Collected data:
::::

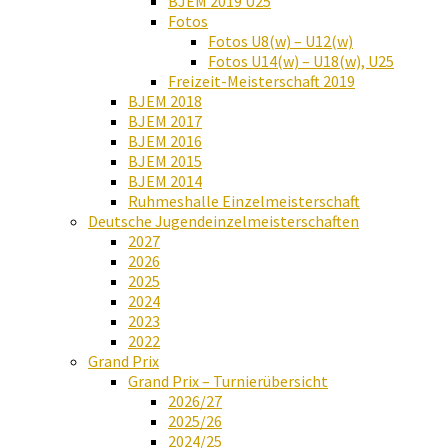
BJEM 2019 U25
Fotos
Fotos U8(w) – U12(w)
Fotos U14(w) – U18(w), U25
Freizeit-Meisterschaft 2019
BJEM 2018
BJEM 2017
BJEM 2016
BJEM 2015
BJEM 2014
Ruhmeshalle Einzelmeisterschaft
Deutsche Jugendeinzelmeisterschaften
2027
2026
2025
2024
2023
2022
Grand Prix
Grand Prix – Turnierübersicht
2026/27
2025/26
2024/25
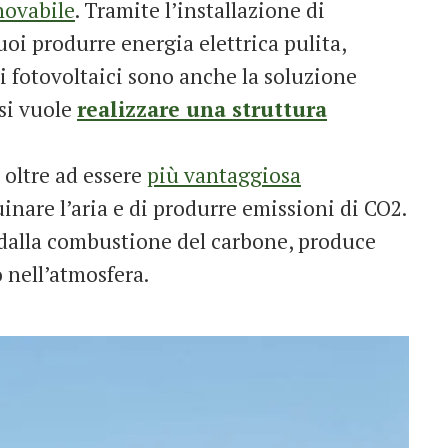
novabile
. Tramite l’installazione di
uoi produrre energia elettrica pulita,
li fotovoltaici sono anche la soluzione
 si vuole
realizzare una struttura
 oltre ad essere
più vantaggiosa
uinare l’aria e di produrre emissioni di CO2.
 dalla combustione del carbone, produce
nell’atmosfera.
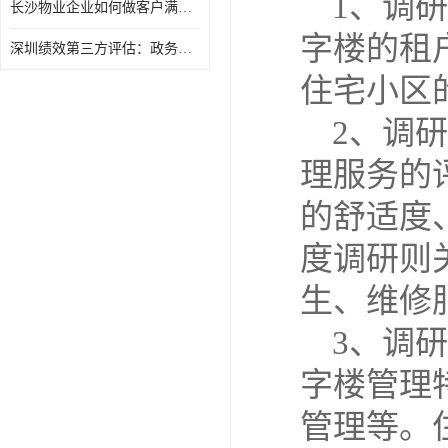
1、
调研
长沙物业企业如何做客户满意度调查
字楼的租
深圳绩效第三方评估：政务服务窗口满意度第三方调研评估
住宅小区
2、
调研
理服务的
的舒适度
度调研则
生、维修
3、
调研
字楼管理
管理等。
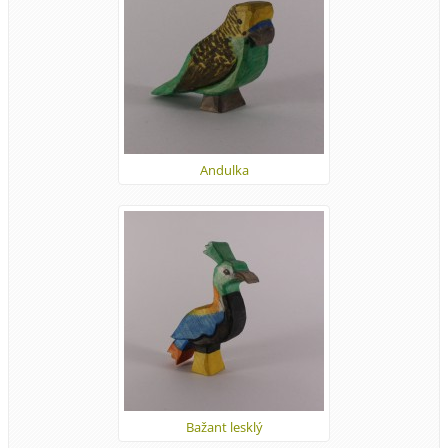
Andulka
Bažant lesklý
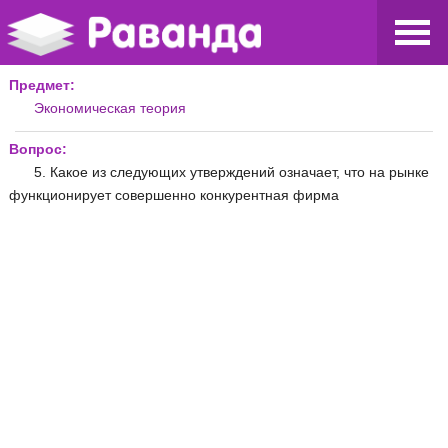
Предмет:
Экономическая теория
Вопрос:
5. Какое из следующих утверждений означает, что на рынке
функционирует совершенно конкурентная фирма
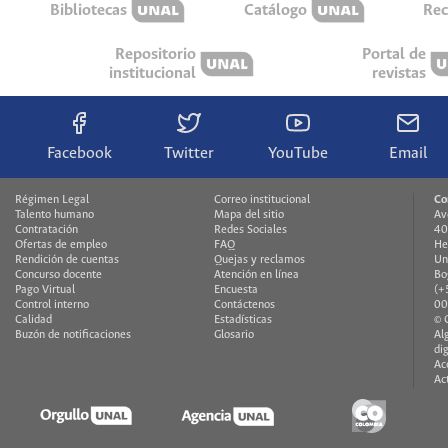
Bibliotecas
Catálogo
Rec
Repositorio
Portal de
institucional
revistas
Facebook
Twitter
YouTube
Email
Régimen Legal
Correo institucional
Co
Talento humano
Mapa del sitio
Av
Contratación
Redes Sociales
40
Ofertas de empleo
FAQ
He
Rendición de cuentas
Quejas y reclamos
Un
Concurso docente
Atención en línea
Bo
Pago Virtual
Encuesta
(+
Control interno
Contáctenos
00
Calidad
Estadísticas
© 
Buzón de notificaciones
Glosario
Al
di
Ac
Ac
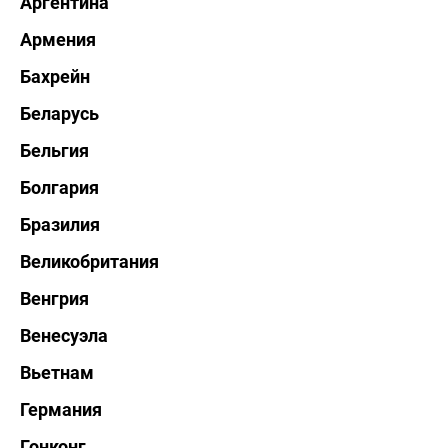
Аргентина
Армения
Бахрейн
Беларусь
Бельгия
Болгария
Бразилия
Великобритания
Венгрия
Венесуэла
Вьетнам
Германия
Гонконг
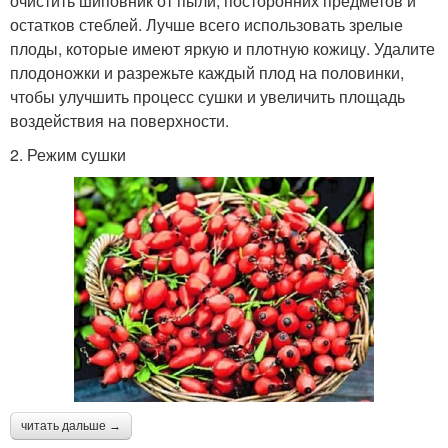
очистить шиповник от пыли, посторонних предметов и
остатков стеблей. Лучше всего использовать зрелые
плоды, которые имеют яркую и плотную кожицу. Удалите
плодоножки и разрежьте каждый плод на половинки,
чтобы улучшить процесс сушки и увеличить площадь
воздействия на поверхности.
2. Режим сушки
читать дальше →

::::

### AIM OF THE EXERCISE:
Would you copy all lines in the records where the string "BJEM" appears?

### ANSWER BOX:
BJEM 2019 U25
BJEM 2018
BJEM 2017
BJEM 2016
BJEM 2015
BJEM 2014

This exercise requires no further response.